Each one of these companies will receive $100 million in battery cell tax credits over four years, in addition to a fluctuating amount in tax credits over the next 15 years. For example, A123 will get a $25.2 million tax credit for the next 15. All told, the four beneficiaries will spend $1.7 billion to build lithium-ion battery factories across Michigan.
Last week, we noted that Oregon, particularly the Portland area, is becoming somewhat of an epicenter for electric and hybrid vehicle operations. So far, favorable and cost-effective policies in the state have attracted charging-infrastructure companies and car testing facilities, but not necessarily battery makers. Still, it wouldn’t be surprising if the states got competitive — a lot of jobs and the health of their local economies are at stake. Though of the two, it seems wiser to bet on Michigan, which already boasts an industrial labor force eager to get back to work in this recession.

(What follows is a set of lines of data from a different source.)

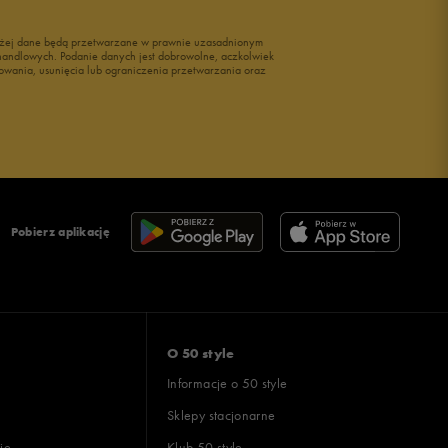
wyżej dane będą przetwarzane w prawnie uzasadnionym
i handlowych. Podanie danych jest dobrowolne, aczkolwiek
owania, usunięcia lub ograniczenia przetwarzania oraz
Pobierz aplikację
O 50 style
Informacje o 50 style
Sklepy stacjonarne
ie
Klub 50 style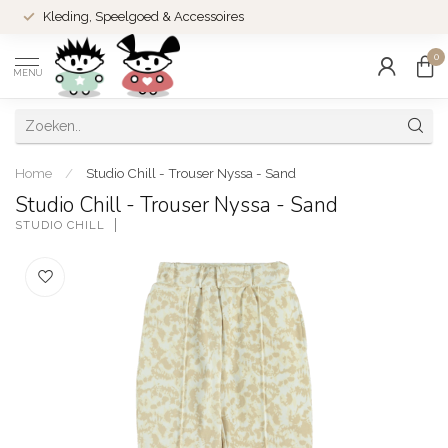
Kleding, Speelgoed & Accessoires
0
MENU
Home
/
Studio Chill - Trouser Nyssa - Sand
Studio Chill - Trouser Nyssa - Sand
STUDIO CHILL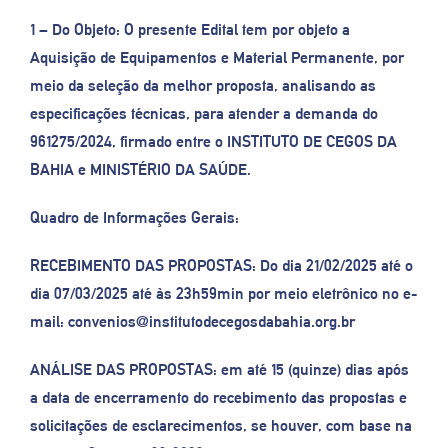
1 – Do Objeto: O presente Edital tem por objeto a
Aquisição de Equipamentos e Material Permanente, por
meio da seleção da melhor proposta, analisando as
especificações técnicas, para atender a demanda do
961275/2024, firmado entre o INSTITUTO DE CEGOS DA
BAHIA e MINISTÉRIO DA SAÚDE.
Quadro de Informações Gerais:
RECEBIMENTO DAS PROPOSTAS: Do dia 21/02/2025 até o
dia 07/03/2025 até às 23h59min por meio eletrônico no e-
mail: convenios@institutodecegosdabahia.org.br
ANÁLISE DAS PROPOSTAS: em até 15 (quinze) dias após
a data de encerramento do recebimento das propostas e
solicitações de esclarecimentos, se houver, com base na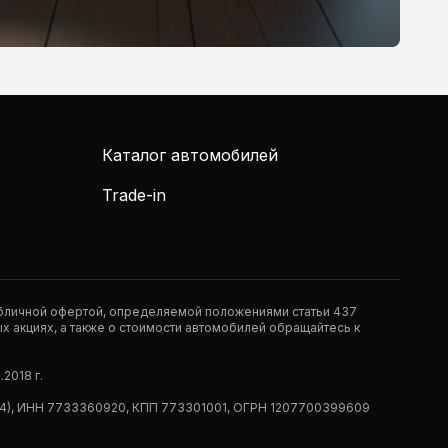
Каталог автомобилей
Trade-in
публичной офертой, определяемой положениями статьи 437
 акциях, а также о стоимости автомобилей обращайтесь к
2018 г.
 (РМ14), ИНН 7733360920, КПП 773301001, ОГРН 1207700399609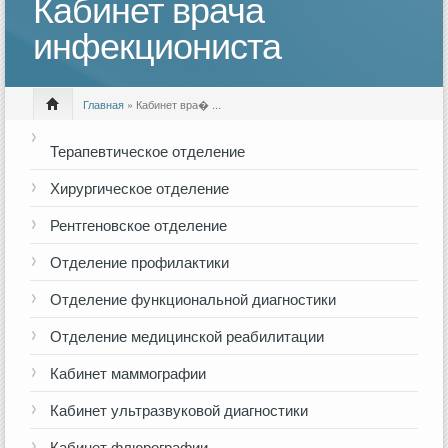
Кабинет врача
инфекциониста
Главная
» Кабинет вра� ...
Терапевтическое отделение
Хирургическое отделение
Рентгеновское отделение
Отделение профилактики
Отделение функциональной диагностики
Отделение медицинской реабилитации
Кабинет маммографии
Кабинет ультразвуковой диагностики
Кабинет флюрографии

One thing’s for sure — of all the cleantech sectors Michigan could have chosen, batteries are probably the safest bet. Other areas of the business — solar, wind, etc. — have run up against an unforgiving capital market. But batteries and energy storage concepts seem to have gotten a reprieve, despite being capital-intensive investments. These companies brought in $126 million in venture funding last quarter, almost four times as much as they did in the fourth quarter. And so far this month, fuel cell maker Lilliputian Systems and A123 have landed $28 million and $69 million respectively. This bodes well for their peers, and for the burgeoning landscape in Michigan.
And considering that the state’s unemployment rate just hit 12.6 percent (16,000 jobs lost during March alone) — if the plan works, it couldn’t come at a better time.